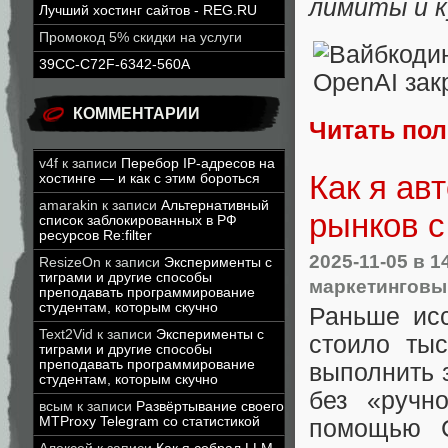
лимиты и к
Лучший хостинг сайтов - REG.RU
Промокод 5% скидки на услуги
39CC-C72F-6342-560A
КОММЕНТАРИИ
Читать по
v4f
к записи
Перебор IP-адресов на
Как я ав
хостинге — и как с этим бороться
amarakin
к записи
Альтернативный
рынков 
список заблокированных в РФ
ресурсов Re:filter
2025-11-05
в 1
ResizeOn
к записи
Эксперименты с
тиграми и другие способы
маркетинговы
преподавать программирование
студентам, которым скучно
Раньше ис
Text2Vid
к записи
Эксперименты с
стоило ты
тиграми и другие способы
преподавать программирование
выполнить з
студентам, которым скучно
без «ручн
всым
к записи
Развёртывание своего
MTProxy Telegram со статистикой
помощью C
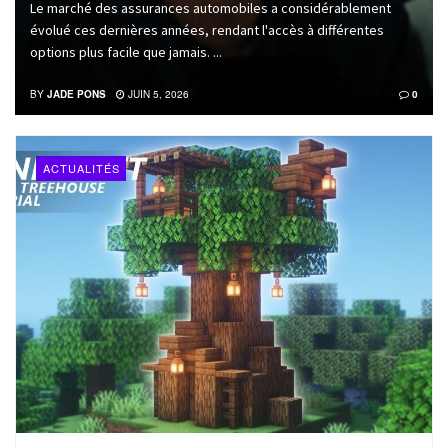
Le marché des assurances automobiles a considérablement
évolué ces dernières années, rendant l'accès à différentes
options plus facile que jamais. ...
BY
JADE PONS
JUIN 5, 2026
0
ACTUALITÉS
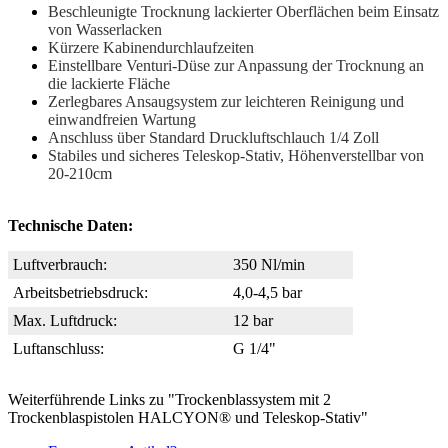
Beschleunigte Trocknung lackierter Oberflächen beim Einsatz
von Wasserlacken
Kürzere Kabinendurchlaufzeiten
Einstellbare Venturi-Düse zur Anpassung der Trocknung an
die lackierte Fläche
Zerlegbares Ansaugsystem zur leichteren Reinigung und
einwandfreien Wartung
Anschluss über Standard Druckluftschlauch 1/4 Zoll
Stabiles und sicheres Teleskop-Stativ, Höhenverstellbar von
20-210cm
Technische Daten:
Luftverbrauch:
350 Nl/min
Arbeitsbetriebsdruck:
4,0-4,5 bar
Max. Luftdruck:
12 bar
Luftanschluss:
G 1/4"
Weiterführende Links zu "Trockenblassystem mit 2
Trockenblaspistolen HALCYON® und Teleskop-Stativ"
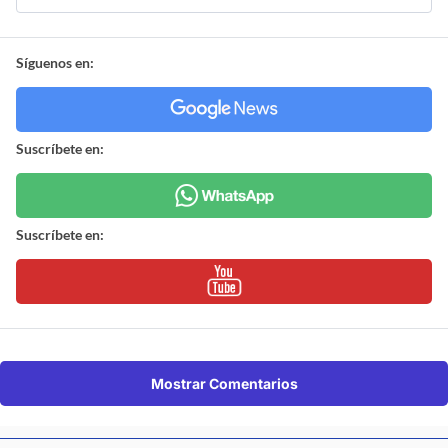
Síguenos en:
Suscríbete en:
Suscríbete en:
Mostrar Comentarios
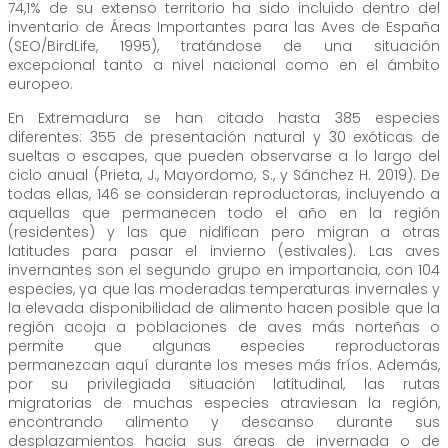
74,1% de su extenso territorio ha sido incluido dentro del
inventario de Áreas Importantes para las Aves de España
(SEO/BirdLife, 1995), tratándose de una situación
excepcional tanto a nivel nacional como en el ámbito
europeo.
En Extremadura se han citado hasta 385 especies
diferentes: 355 de presentación natural y 30 exóticas de
sueltas o escapes, que pueden observarse a lo largo del
ciclo anual (Prieta, J., Mayordomo, S., y Sánchez H. 2019). De
todas ellas, 146 se consideran reproductoras, incluyendo a
aquellas que permanecen todo el año en la región
(residentes) y las que nidifican pero migran a otras
latitudes para pasar el invierno (estivales). Las aves
invernantes son el segundo grupo en importancia, con 104
especies, ya que las moderadas temperaturas invernales y
la elevada disponibilidad de alimento hacen posible que la
región acoja a poblaciones de aves más norteñas o
permite que algunas especies reproductoras
permanezcan aquí durante los meses más fríos. Además,
por su privilegiada situación latitudinal, las rutas
migratorias de muchas especies atraviesan la región,
encontrando alimento y descanso durante sus
desplazamientos hacia sus áreas de invernada o de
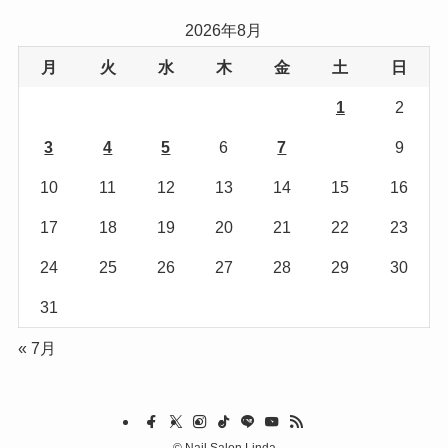
リ
2026年8月
ー
月
火
水
木
金
土
日
1
2
3
4
5
6
7
8
9
10
11
12
13
14
15
16
17
18
19
20
21
22
23
24
25
26
27
28
29
30
31
« 7月
©
Nail Salon Linda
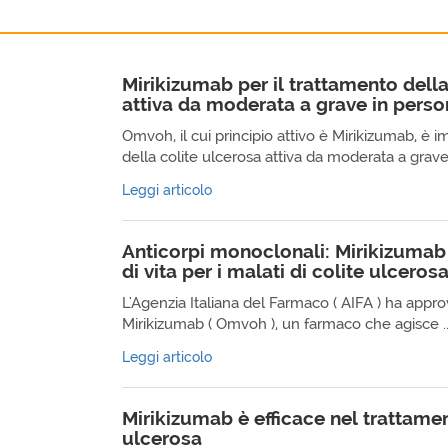
Mirikizumab per il trattamento della
attiva da moderata a grave in perso
Omvoh, il cui principio attivo è Mirikizumab, è i
della colite ulcerosa attiva da moderata a grave 
Leggi articolo
Anticorpi monoclonali: Mirikizumab 
di vita per i malati di colite ulceros
L'Agenzia Italiana del Farmaco ( AIFA ) ha approv
Mirikizumab ( Omvoh ), un farmaco che agisce ..
Leggi articolo
Mirikizumab è efficace nel trattamen
ulcerosa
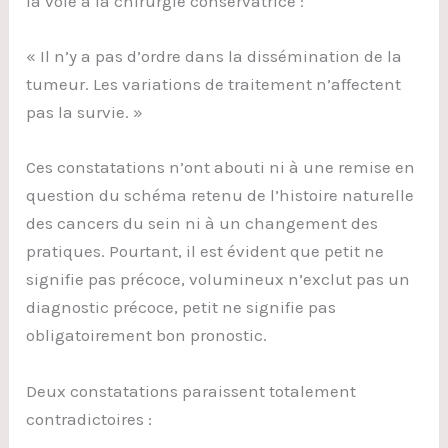
la voie à la chirurgie conservatrice :
« Il n’y a pas d’ordre dans la dissémination de la
tumeur. Les variations de traitement n’affectent
pas la survie. »
Ces constatations n’ont abouti ni à une remise en
question du schéma retenu de l’histoire naturelle
des cancers du sein ni à un changement des
pratiques. Pourtant, il est évident que petit ne
signifie pas précoce, volumineux n’exclut pas un
diagnostic précoce, petit ne signifie pas
obligatoirement bon pronostic.
Deux constatations paraissent totalement
contradictoires :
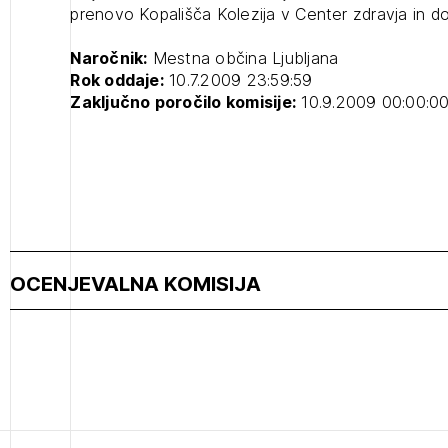
prenovo Kopališča Kolezija v Center zdravja in d
projek
Naročnik:
Mestna občina Ljubljana
Rok oddaje:
10.7.2009 23:59:59
Stroko
Zaključno poročilo komisije:
10.9.2009 00:00:0
Za inv
Občins
urbani
OCENJEVALNA KOMISIJA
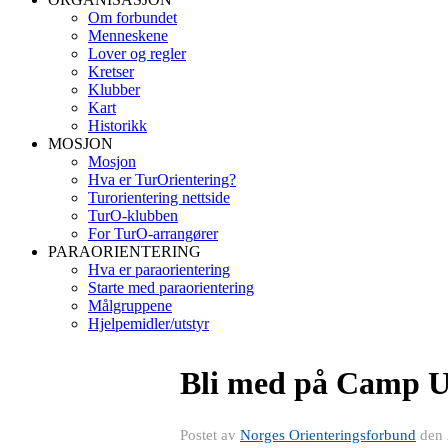
Om forbundet
Menneskene
Lover og regler
Kretser
Klubber
Kart
Historikk
MOSJON
Mosjon
Hva er TurOrientering?
Turorientering nettside
TurO-klubben
For TurO-arrangører
PARAORIENTERING
Hva er paraorientering
Starte med paraorientering
Målgruppene
Hjelpemidler/utstyr
Bli med på Camp Ung
Postet av
Norges Orienteringsforbund
den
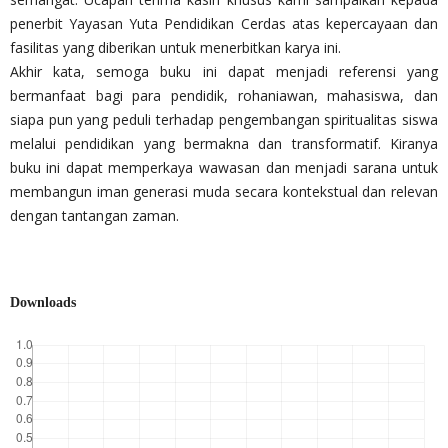
penerbit Yayasan Yuta Pendidikan Cerdas atas kepercayaan dan
fasilitas yang diberikan untuk menerbitkan karya ini.
Akhir kata, semoga buku ini dapat menjadi referensi yang
bermanfaat bagi para pendidik, rohaniawan, mahasiswa, dan
siapa pun yang peduli terhadap pengembangan spiritualitas siswa
melalui pendidikan yang bermakna dan transformatif. Kiranya
buku ini dapat memperkaya wawasan dan menjadi sarana untuk
membangun iman generasi muda secara kontekstual dan relevan
dengan tantangan zaman.
Downloads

· · · · ·

:: TASK ITEM ::
Look over the material above and show each line where "petit" appears.

:: ANSWER TO THIS EXERCISE ::
pratiques. Pourtant, il est évident que petit ne
diagnostic précoce, petit ne signifie pas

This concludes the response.